Toscu (2013) “The İmpact of İnteractive Whiteboards on Classroom İnteraction in Tertiary Level English As A Foreign Language Classes” konulu yaptığı çalışmada, üniversite seviyesinde yabancı dil olarak İngilizce öğretimi yapılan sınıflarda akıllı tahta kullanımı ve sınıf etkileşimi arasındaki ilişkiyi incelemeyi ve akıllı tahta veya normal beyaz tahta kullanımı sonucu oluşabilecek etkileşim türlerini karşılaştırmayı amaçlamıştır. Çalışmada bir kontrol grubu ve bir deney grubu kullanılmıştır. Kontrol grubunda ders öğretimi normal tahta ile desteklenirken, deney grubunda akıllı tahta ile desteklenmiştir. Veri toplama süreci gözlem ve gözlenen derslerin video kaydını içermektedir. Çalışmanın sonucunda, akıllı tahta kullanımının sınıf etkileşimine önemli derecede etkisinin (olumlu veya olumsuz) olmadığını göstermiştir. Ayrıca bu çalışmanın sonuçları, öğretmenlerin, okul yöneticilerin ve materyal hazırlayanların dikkatlerini akıllı tahtanın üniversite seviyesinde İngilizce derslerinde sınıf içi etkileşimi artırmak için kullanılması gerektiğini belirtmektedir.

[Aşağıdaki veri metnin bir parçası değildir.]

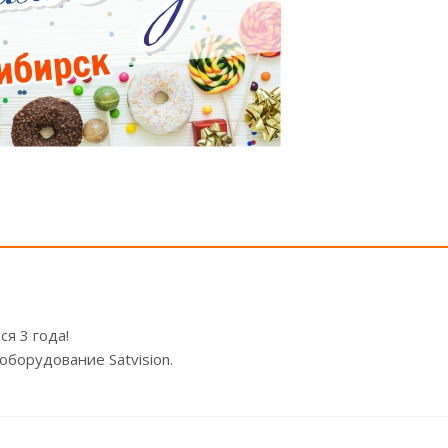
я 3 года!
 оборудование
Satvision
.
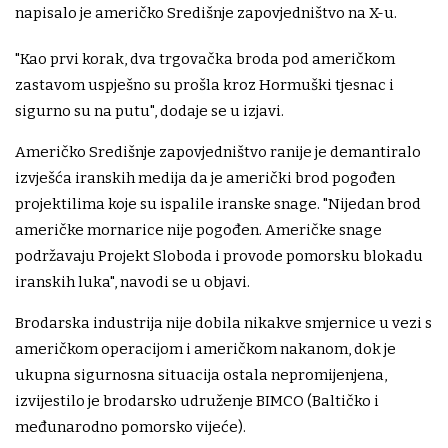
napisalo je američko Središnje zapovjedništvo na X-u.
"Kao prvi korak, dva trgovačka broda pod američkom
zastavom uspješno su prošla kroz Hormuški tjesnac i
sigurno su na putu", dodaje se u izjavi.
Američko Središnje zapovjedništvo ranije je demantiralo
izvješća iranskih medija da je američki brod pogođen
projektilima koje su ispalile iranske snage. "Nijedan brod
američke mornarice nije pogođen. Američke snage
podržavaju Projekt Sloboda i provode pomorsku blokadu
iranskih luka", navodi se u objavi.
Brodarska industrija nije dobila nikakve smjernice u vezi s
američkom operacijom i američkom nakanom, dok je
ukupna sigurnosna situacija ostala nepromijenjena,
izvijestilo je brodarsko udruženje BIMCO (Baltičko i
međunarodno pomorsko vijeće).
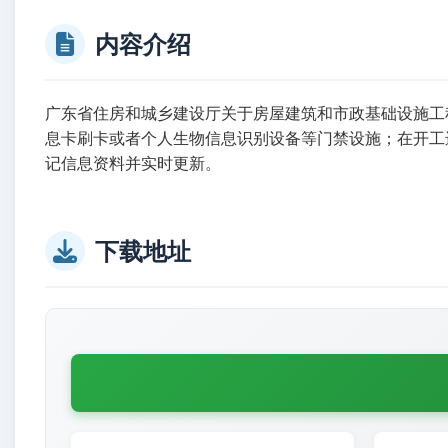
内容介绍
广东省住房和城乡建设厅关于房屋建筑和市政基础设施工
息卡刷卡或者个人生物信息识别设备等门禁设施；在开工
记信息资料并实时更新。
下载地址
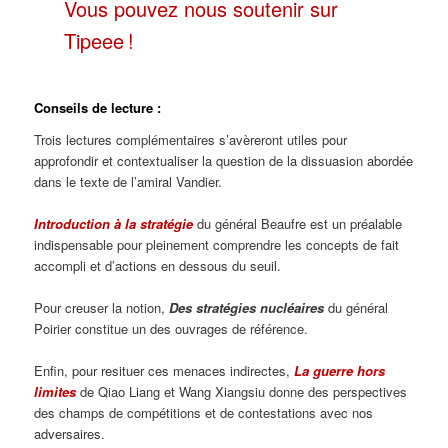
Vous pouvez nous soutenir sur
Tipeee !
Conseils de lecture :
Trois lectures complémentaires s’avèreront utiles pour
approfondir et contextualiser la question de la dissuasion abordée
dans le texte de l’amiral Vandier.
Introduction à la stratégie
du général Beaufre est un préalable
indispensable pour pleinement comprendre les concepts de fait
accompli et d’actions en dessous du seuil.
Pour creuser la notion,
Des stratégies nucléaires
du général
Poirier constitue un des ouvrages de référence.
Enfin, pour resituer ces menaces indirectes,
La guerre hors
limites
de Qiao Liang et Wang Xiangsiu donne des perspectives
des champs de compétitions et de contestations avec nos
adversaires.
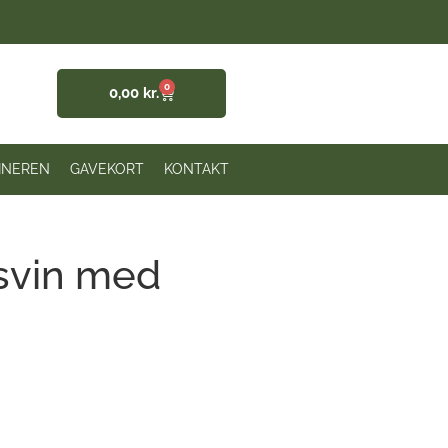
0
0,00
kr.
INEREN
GAVEKORT
KONTAKT
dsvin med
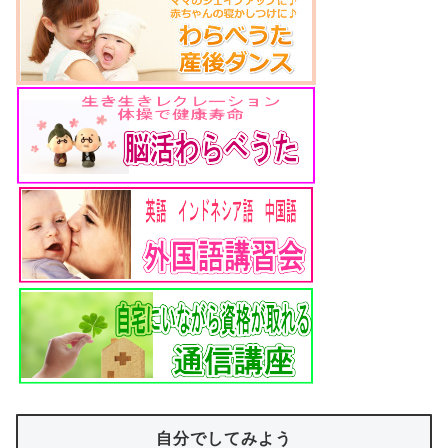
自分でしてみよう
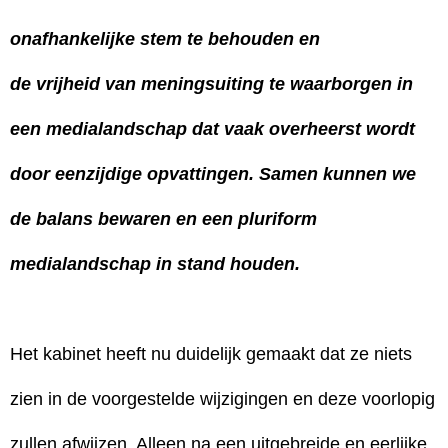
onafhankelijke stem te behouden en
de vrijheid van meningsuiting te waarborgen in
een medialandschap dat vaak overheerst wordt
door eenzijdige opvattingen. Samen kunnen we
de balans bewaren en een pluriform
medialandschap in stand houden.
Het kabinet heeft nu duidelijk gemaakt dat ze niets
zien in de voorgestelde wijzigingen en deze voorlopig
zullen afwijzen. Alleen na een uitgebreide en eerlijke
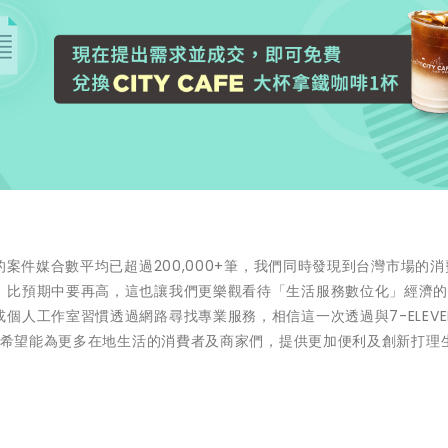
的案件媒合數平均已超過200,000+筆，我們同時發現到台灣市場的
，比預期中要再高，這也讓我們更樂觀看待「生活服務數位化」經濟
人工作室習慣透過網路尋找專業服務，相信這一次透過與7-ELEVEN
式，希望能為更多在地生活的消費者及商家們，提供更加便利及創新打理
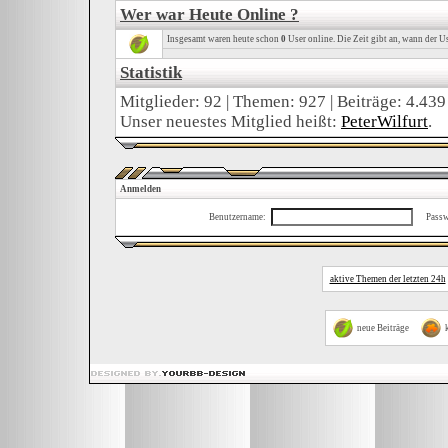
Wer war Heute Online ?
Insgesamt waren heute schon
0
User online. Die Zeit gibt an, wann der Us
Statistik
Mitglieder: 92 | Themen: 927 | Beiträge: 4.439
Unser neuestes Mitglied heißt:
PeterWilfurt
.
Anmelden
Benutzername:
Passw
aktive Themen der letzten 24h
neue Beiträge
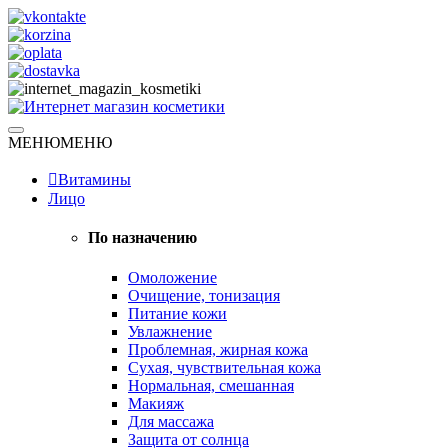
Skip
to
content
Натуральная косметика
МЕНЮ
МЕНЮ
Интернет магазин косметики
Витамины
Лицо
По назначению
Омоложение
Очищение, тонизация
Питание кожи
Увлажнение
Проблемная, жирная кожа
Сухая, чувствительная кожа
Нормальная, смешанная
Макияж
Для массажа
Защита от солнца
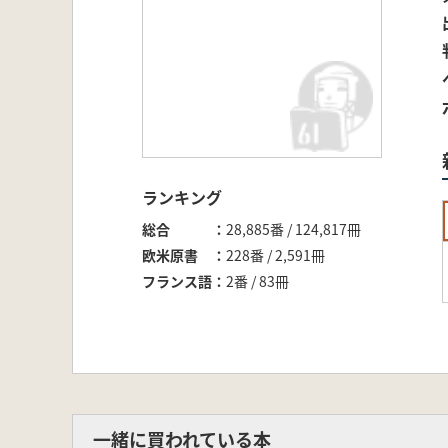
ランキング
総合
28,885番 / 124,817冊
欧米原書
228番 / 2,591冊
フランス語
2番 / 83冊
一緒に買われている本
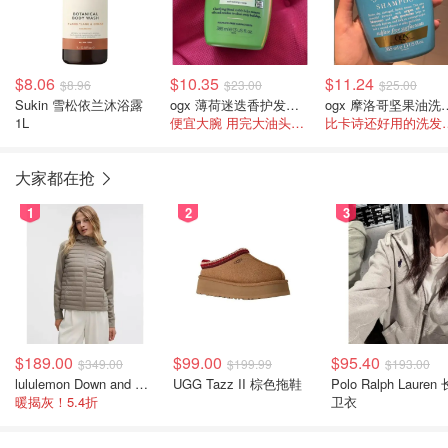
$8.06
$10.35
$11.24
$8.96
$23.00
$25.00
Sukin 雪松依兰沐浴露
ogx 薄荷迷迭香护发素 385ml
ogx 摩洛哥坚果油
1L
便宜大腕 用完大油头能撑到2天
比卡诗还好
大家都在抢
1
2
3
$189.00
$99.00
$95.40
$349.00
$199.99
$193.00
lululemon Down and Around 羽绒夹克
UGG Tazz II 棕色拖鞋
Polo Ralph Lauren
暖揭灰！5.4折
卫衣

Wall, Higgins ve Smith (2005) yapmış oldukları çalışmada öğrencilerin etkileşimli tahta kullanımı ve etkileşimli tahtanın öğretme-öğrenme sürecine sunacağı katkıları, etkileşimli tahta kullanımı ile ilgili öğrenci görüşleri hakkında bilgi toplamayı amaçlamışlardır. Araştırmayı 6. sınıftaki öğrencilerden etkileşimli tahtayı en az bir yıl kullanmış olan 46 erkek ve 34 kız ile gerçekleştirmişlerdir. Görüşülen öğrencilerin çoğu etkileşimli tahtanın olumlu özelliklerine yönelik görüş bildirmiştir. Akıllı tahta kullanımı, birlikte öğrenme ve paylaşma konusunda da öğrencileri olumlu yönde etkilemiş olduğunu çalışmalarında belirtmişlerdir.

Glover vd. (2003) İngiltere’deki okullarda akıllı tahtanın kullanımının artmasının etkilerini “Sınıf İçi Etkinliklerde Akıllı Tahtanın Etkisi” isimli çalışmaları ile araştırmışlardır. Akıllı tahta ile beraber görsel öğelerin, medya ve teknolojinin derslerde kullanması ile interaktifliğe doğru bir geçişin olduğunu ve bu sebeple ders planlarında değişiklikler yapılması gerektiğini belirtmişlerdir. Ayrıca öğretmelerin akıllı tahta kullanımda istekli olduklarını ama öğrencilerin kendilerine olan güvenlerinin eksik olduğunu tespit etmiştir. Akıllı Tahtanın öğretmenlere yardımcı olduğunu, gerekli zaman ayrıldığında ve uygun etkinliklerden yararlanıldığında her derste aktif olarak kullanılabileceğini belirtmişlerdir.

Helms-Breazeale ve Blanton (2000) duygusal davranış bozukluğu çeken 11-16 yaşları arasındaki 60 öğrenci üzerinde yaptığı araştırmadan akıllı tahtanın etkilerini araştırmıştır. 4 deney grubu ile gerçekleştirilen çalışmadan ilk grupta akıllı tahta, bilişsel, davranışlar eğitim değişkenleri ve sosyal yetenek eğitiminden

faydalanılmıştır. 2.grupta akıllı tahta, 3.grupta bilişsel, davranışsal eğitim değişkenleri kullanılırken son grupta hiçbiri kullanılmamıştır. Genel öz yeterlilik ölçeği, sosyal yetenekler etkileşim listesi, sosyal yeteneklere yönelik iç ölçeklerinin kullanıldığı çalışmanın sonuçlarında akıllı tahta kullanılan grupta önemli etkiler ölçülmüştür. Öğrencilerin ikili ilişkilerinde, kendine değer vermede ve özsaygılarında büyük bir yükseliş gözlenmiştir.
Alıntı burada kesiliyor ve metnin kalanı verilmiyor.